La Global minimum tax
Un barlume di speranza potrebbe venire dall’introduzione della Global minimum tax, un’imposta globale che mira a limitare l’elusione fiscale da parte delle multinazionali. Tuttavia, anche qui, le aspettative sono contenute. Secondo un rapporto del Servizio Bilancio dello Stato della Camera, il gettito previsto dalla Gmt sarà modesto: nel 2025 si stimano entrate per 381,3 milioni di euro, che saliranno a 500 milioni solo nel 2033. E non tutti i paesi europei si adegueranno immediatamente: Malta, Cipro e il Portogallo hanno ottenuto proroghe o sono in ritardo rispetto all’implementazione. Questo lascia spazio, per i prossimi 5-6 anni, alle grandi multinazionali di continuare a spostare i loro profitti in paesi con fiscalità agevolata, mantenendo intatta la loro capacità di ridurre il carico fiscale in Italia.

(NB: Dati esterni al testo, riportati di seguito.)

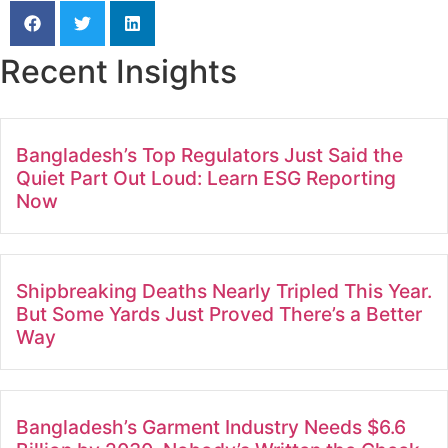
Recent Insights
Bangladesh’s Top Regulators Just Said the
Quiet Part Out Loud: Learn ESG Reporting
Now
Shipbreaking Deaths Nearly Tripled This Year.
But Some Yards Just Proved There’s a Better
Way
Bangladesh’s Garment Industry Needs $6.6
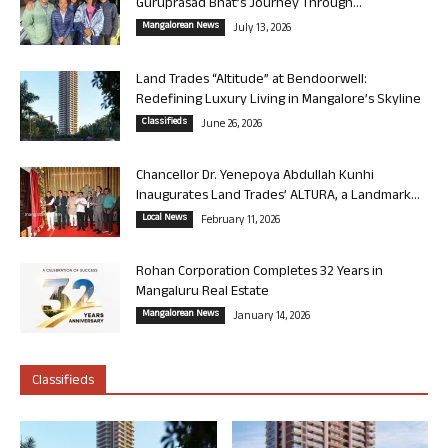
Guruprasad Bhat’s Journey Through...
Mangalorean News
July 13, 2026
Land Trades “Altitude” at Bendoorwell:
Redefining Luxury Living in Mangalore’s Skyline
Classifieds
June 26, 2026
Chancellor Dr. Yenepoya Abdullah Kunhi
Inaugurates Land Trades’ ALTURA, a Landmark...
Local News
February 11, 2026
Rohan Corporation Completes 32 Years in
Mangaluru Real Estate
Mangalorean News
January 14, 2026
Classifieds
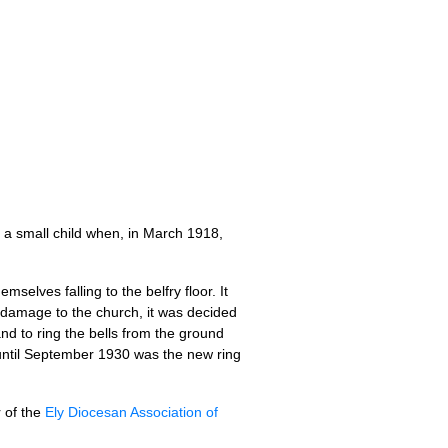
s a small child when, in March 1918,
lves fall­ing to the bel­fry floor. It
e dam­age to the church, it was decided
and to ring the bells from the ground
t until Septem­ber 1930 was the new ring
r of the
Ely Dio­ces­an Asso­ci­ation of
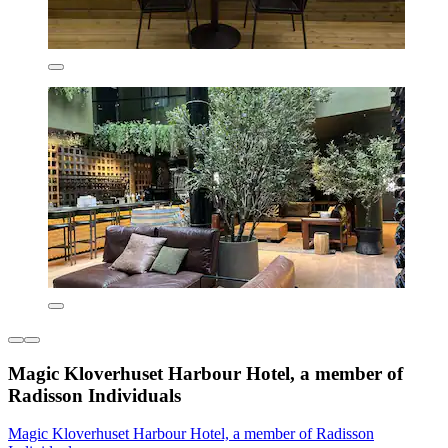
Magic Kloverhuset Harbour Hotel, a member of
Radisson Individuals
Magic Kloverhuset Harbour Hotel, a member of Radisson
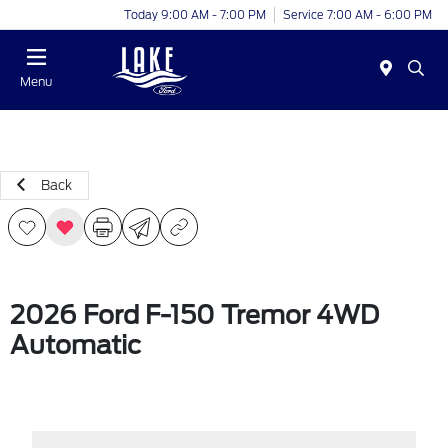
Today 9:00 AM - 7:00 PM
Service 7:00 AM - 6:00 PM
Menu
Back
2026 Ford F-150 Tremor 4WD
Automatic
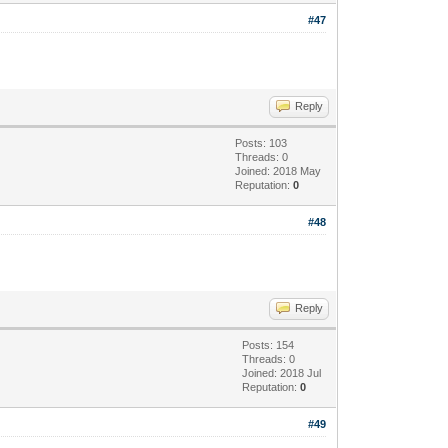
#47
Reply
Posts: 103
Threads: 0
Joined: 2018 May
Reputation:
0
#48
Reply
Posts: 154
Threads: 0
Joined: 2018 Jul
Reputation:
0
#49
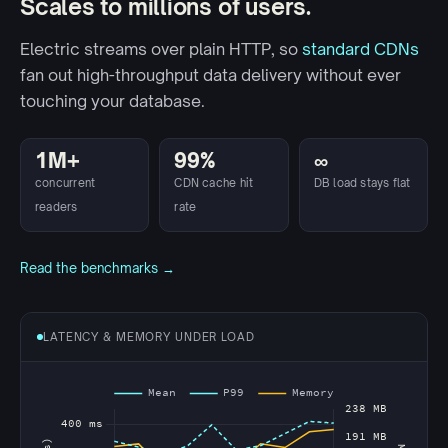
Scales to millions of users.
Electric streams over plain HTTP, so
standard CDNs
fan out high-throughput data delivery without ever
touching your database.
1M+
99%
∞
concurrent
CDN cache hit
DB load stays flat
readers
rate
Read the benchmarks →
LATENCY & MEMORY UNDER LOAD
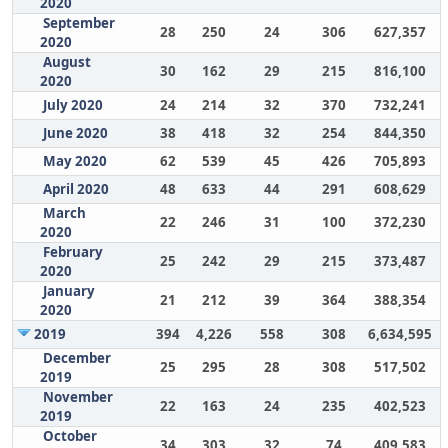
2020
September
28
250
24
306
627,357
2020
August
30
162
29
215
816,100
2020
July 2020
24
214
32
370
732,241
June 2020
38
418
32
254
844,350
May 2020
62
539
45
426
705,893
April 2020
48
633
44
291
608,629
March
22
246
31
100
372,230
2020
February
25
242
29
215
373,487
2020
January
21
212
39
364
388,354
2020
2019
394
4,226
558
308
6,634,595
December
25
295
28
308
517,502
2019
November
22
163
24
235
402,523
2019
October
34
303
32
74
409,583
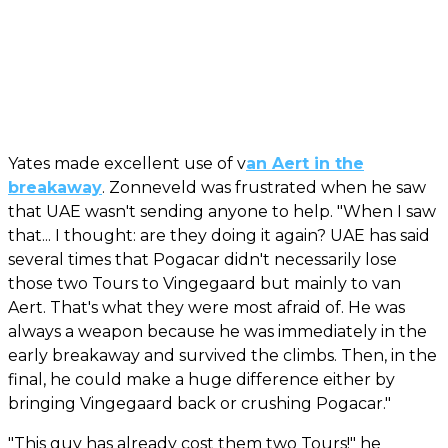
Yates made excellent use of v
an Aert in the
breakaway
. Zonneveld was frustrated when he saw
that UAE wasn't sending anyone to help. "When I saw
that... I thought: are they doing it again? UAE has said
several times that Pogacar didn't necessarily lose
those two Tours to Vingegaard but mainly to van
Aert. That's what they were most afraid of. He was
always a weapon because he was immediately in the
early breakaway and survived the climbs. Then, in the
final, he could make a huge difference either by
bringing Vingegaard back or crushing Pogacar."
"This guy has already cost them two Tours!" he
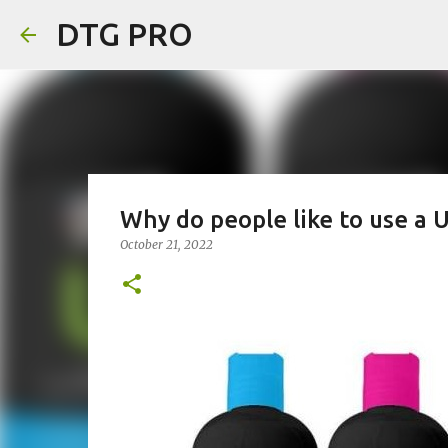
DTG PRO
Why do people like to use a 
October 21, 2022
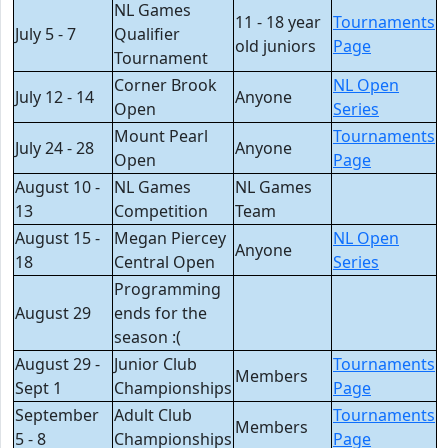
NL Games
11 - 18 year
Tournaments
July 5 - 7
Qualifier
old juniors
Page
Tournament
Corner Brook
NL Open
July 12 - 14
Anyone
Open
Series
Mount Pearl
Tournaments
July 24 - 28
Anyone
Open
Page
August 10 -
NL Games
NL Games
13
Competition
Team
August 15 -
Megan Piercey
NL Open
Anyone
18
Central Open
Series
Programming
August 29
ends for the
season :(
August 29 -
Junior Club
Tournaments
Members
Sept 1
Championships
Page
September
Adult Club
Tournaments
Members
5 - 8
Championships
Page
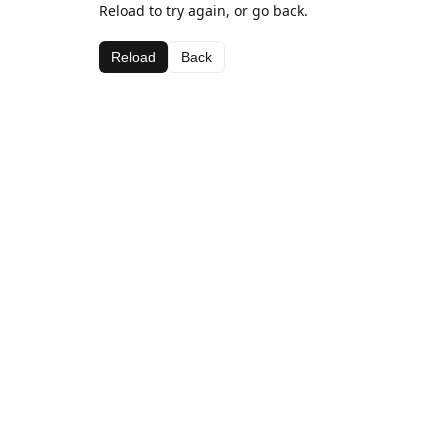
Reload to try again, or go back.
Reload
Back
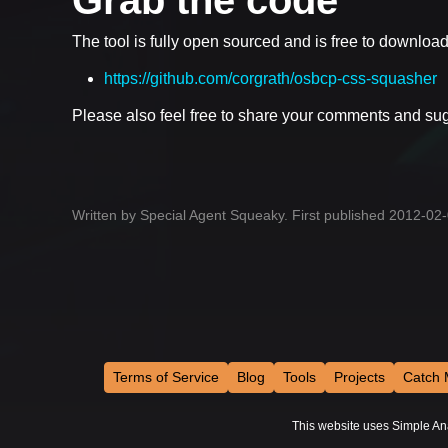
The tool is fully open sourced and is free to downloa
https://github.com/corgrath/osbcp-css-squasher
Please also feel free to share your comments and su
Written by Special Agent Squeaky. First published 2012-02
Terms of Service
Blog
Tools
Projects
Catch 
This website uses Simple Analy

Le piccole imprese italiane, che costituiscono la spina dorsale dell’economia, sono impossibilitate a seguire le orme delle grandi multinazionali e spostare i propri profitti all’estero. Sono ancorate al territorio, eppure pagano il prezzo di una competizione fiscale che le svantaggia gravemente. Secondo l’analisi della Cgia, soltanto in Molise e Valle d’Aosta le tasse pagate dalle imprese locali sono inferiori a quelle versate dai giganti del web. Al contrario, in regioni come la Lombardia e il Lazio, le PMI contribuiscono alle casse dello Stato rispettivamente 125 e 56,7 volte in più rispetto alle grandi piattaforme digitali.
Le implicazioni future
Con una manovra finanziaria per il 2025 ancora tutta da scrivere e la necessità di recuperare miliardi di euro, la Cgia lancia un appello chiaro: è tempo che anche i giganti del web contribuiscano equamente. Le regole della Global minimum tax, sebbene complesse, potrebbero rappresentare un primo passo verso una maggiore equità, ma non saranno sufficienti da sole. Occorre trovare una soluzione che, senza far fuggire queste aziende dal nostro Paese, le obblighi a versare il giusto contributo fiscale.